Only one portion of the data is to be written out: from the line bearing "Over Ons (462, 16)" through the line bearing "inboedelverzekering (161, 2213)". Write it exactly as it appears.

-------- Available records --------

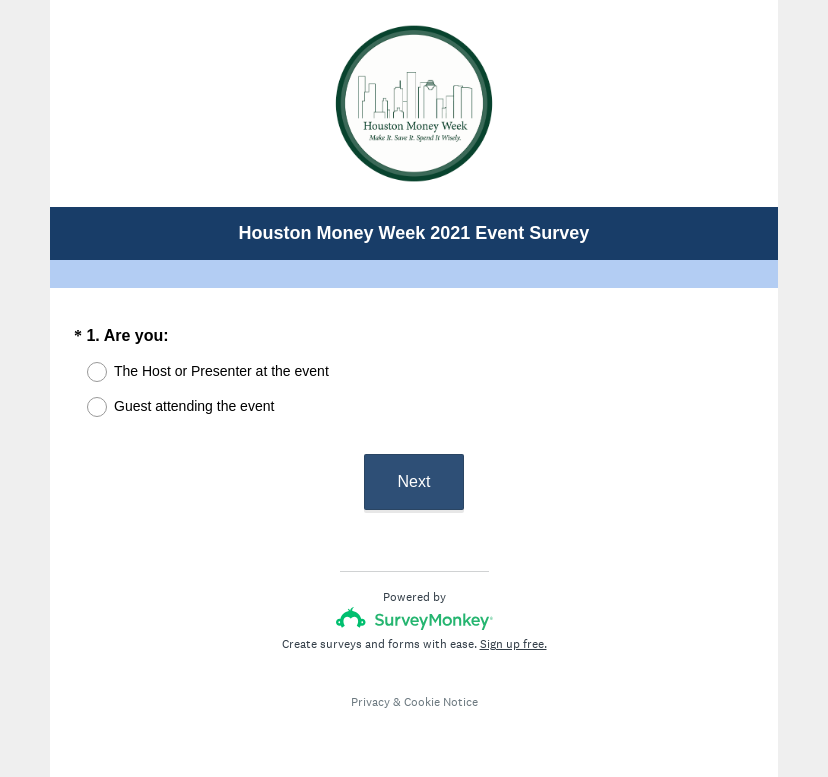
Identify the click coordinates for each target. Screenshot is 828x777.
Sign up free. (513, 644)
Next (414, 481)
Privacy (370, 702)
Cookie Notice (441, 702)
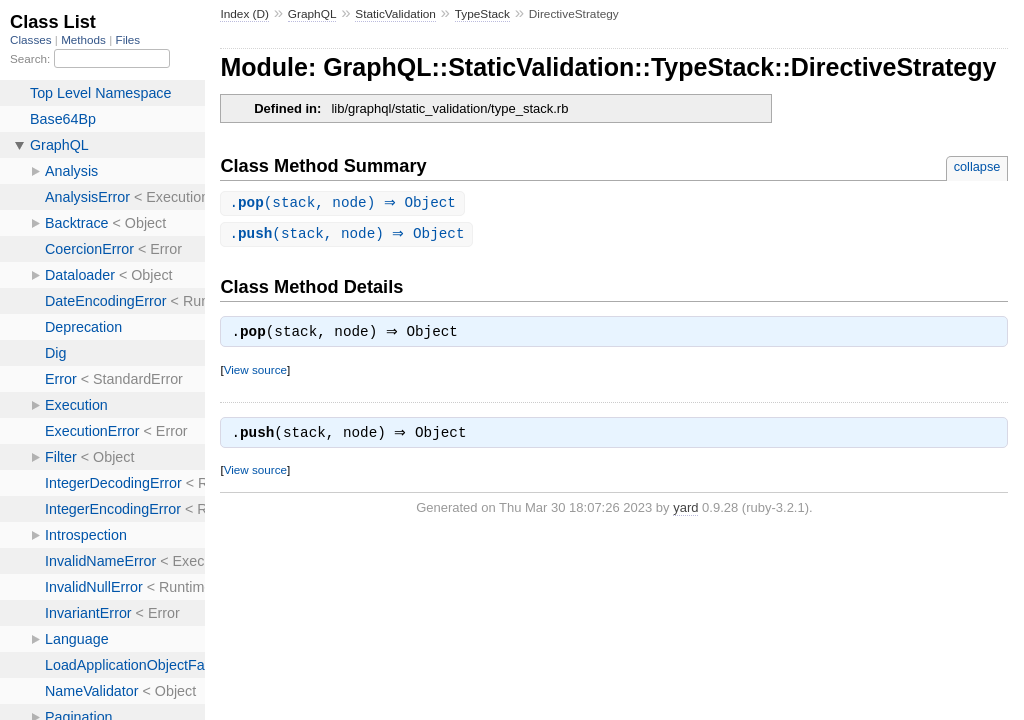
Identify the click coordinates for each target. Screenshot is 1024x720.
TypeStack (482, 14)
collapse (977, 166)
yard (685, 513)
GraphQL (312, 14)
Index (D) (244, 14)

--------
-------- Available records --------

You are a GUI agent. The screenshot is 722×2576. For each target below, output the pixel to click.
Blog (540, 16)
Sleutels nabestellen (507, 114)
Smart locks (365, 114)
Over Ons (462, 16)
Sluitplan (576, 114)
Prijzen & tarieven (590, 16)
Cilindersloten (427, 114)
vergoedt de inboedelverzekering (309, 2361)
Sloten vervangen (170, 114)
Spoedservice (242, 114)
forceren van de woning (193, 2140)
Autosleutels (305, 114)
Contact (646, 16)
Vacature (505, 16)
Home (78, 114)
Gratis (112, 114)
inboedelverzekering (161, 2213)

--------
-------- Available records --------

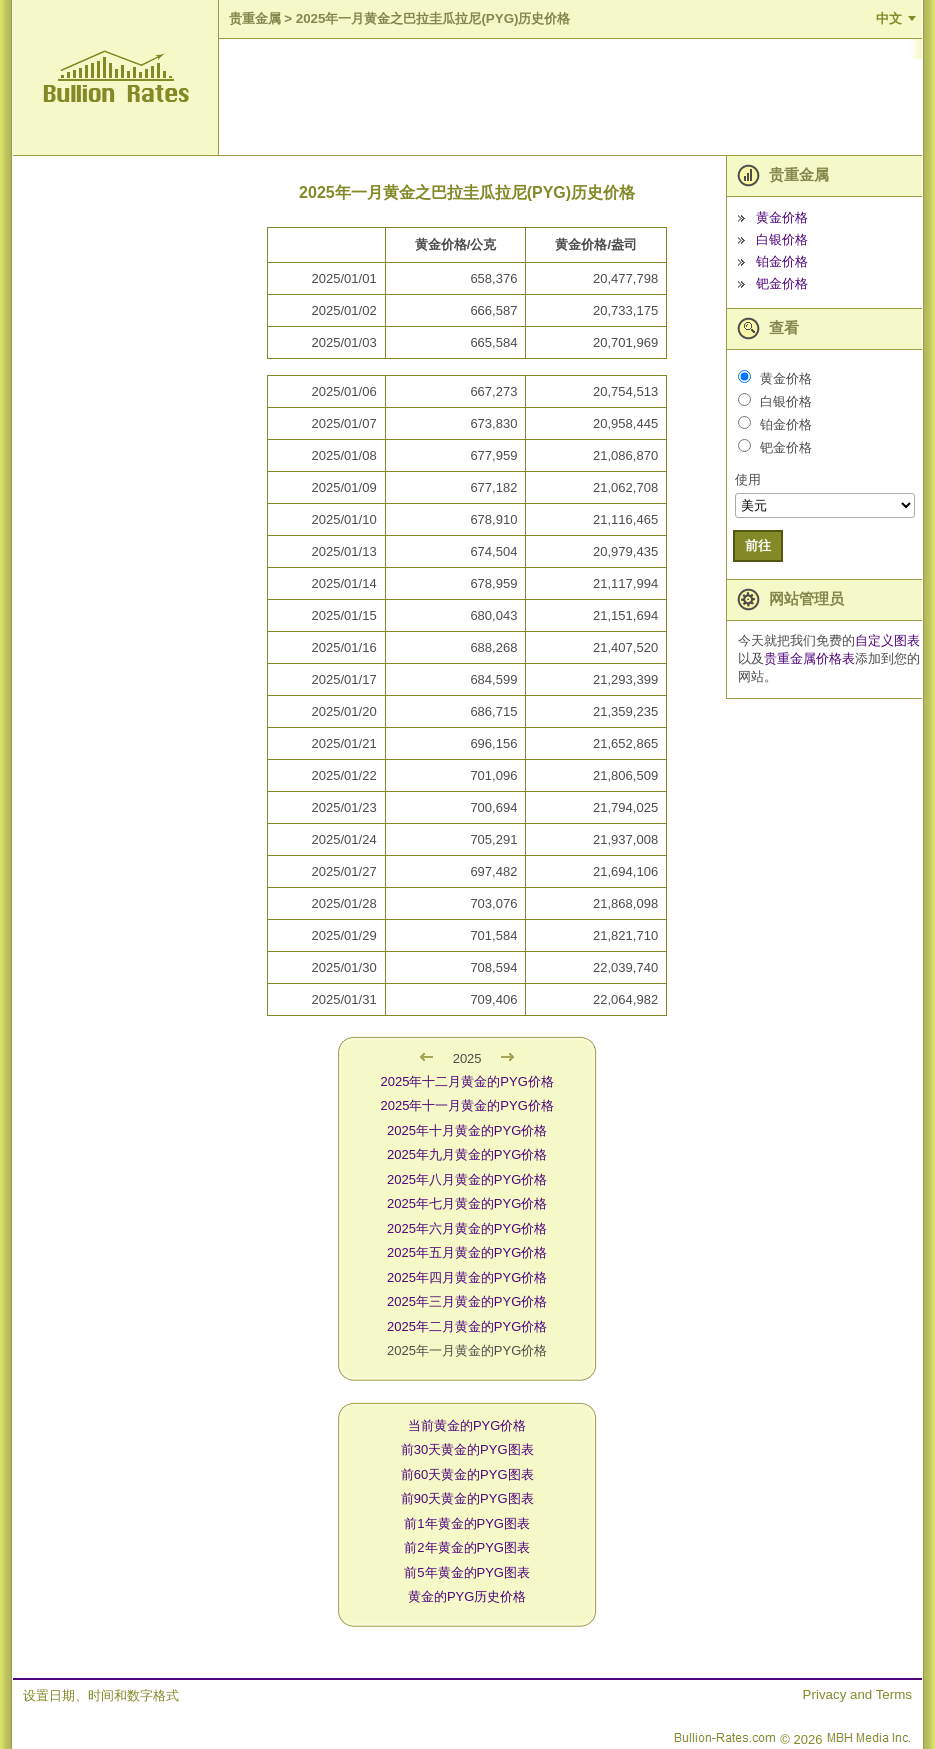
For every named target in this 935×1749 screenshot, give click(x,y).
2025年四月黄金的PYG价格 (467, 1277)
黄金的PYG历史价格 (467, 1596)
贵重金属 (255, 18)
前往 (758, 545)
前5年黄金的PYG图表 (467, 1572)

--------

§ Task response:
Over Ons (462, 16)
Sluitplan (576, 114)
Prijzen & tarieven (590, 16)
Cilindersloten (427, 114)
vergoedt de inboedelverzekering (309, 2361)
Sloten vervangen (170, 114)
Spoedservice (242, 114)
forceren van de woning (193, 2140)
Autosleutels (305, 114)
Contact (646, 16)
Vacature (505, 16)
Home (78, 114)
Gratis (112, 114)
inboedelverzekering (161, 2213)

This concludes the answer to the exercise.